The answer must consist of every line from the data that holds the string "style".

▶ _Source material_:
******************************

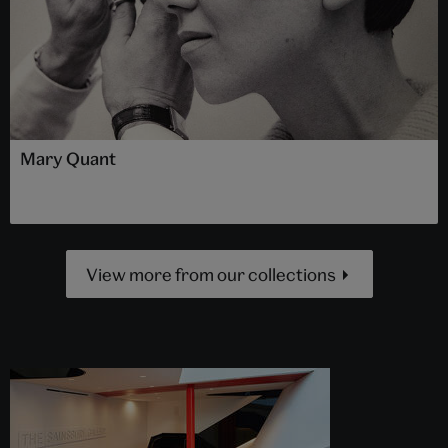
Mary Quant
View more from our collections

******************************

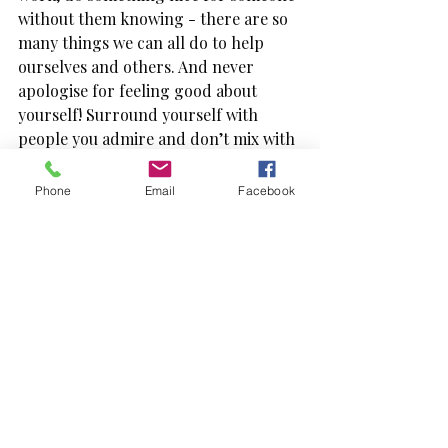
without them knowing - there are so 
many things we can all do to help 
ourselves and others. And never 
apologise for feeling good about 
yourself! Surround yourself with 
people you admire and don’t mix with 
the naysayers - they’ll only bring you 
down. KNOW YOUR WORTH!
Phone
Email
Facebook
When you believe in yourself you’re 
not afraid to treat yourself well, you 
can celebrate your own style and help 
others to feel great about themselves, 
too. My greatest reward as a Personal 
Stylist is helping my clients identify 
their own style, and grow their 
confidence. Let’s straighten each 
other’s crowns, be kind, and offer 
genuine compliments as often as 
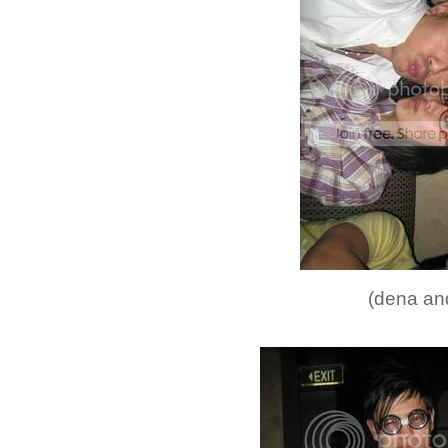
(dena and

******************************

▶ _Answer to this exercise_:
can celebrate your own style and help 
their own style, and grow their 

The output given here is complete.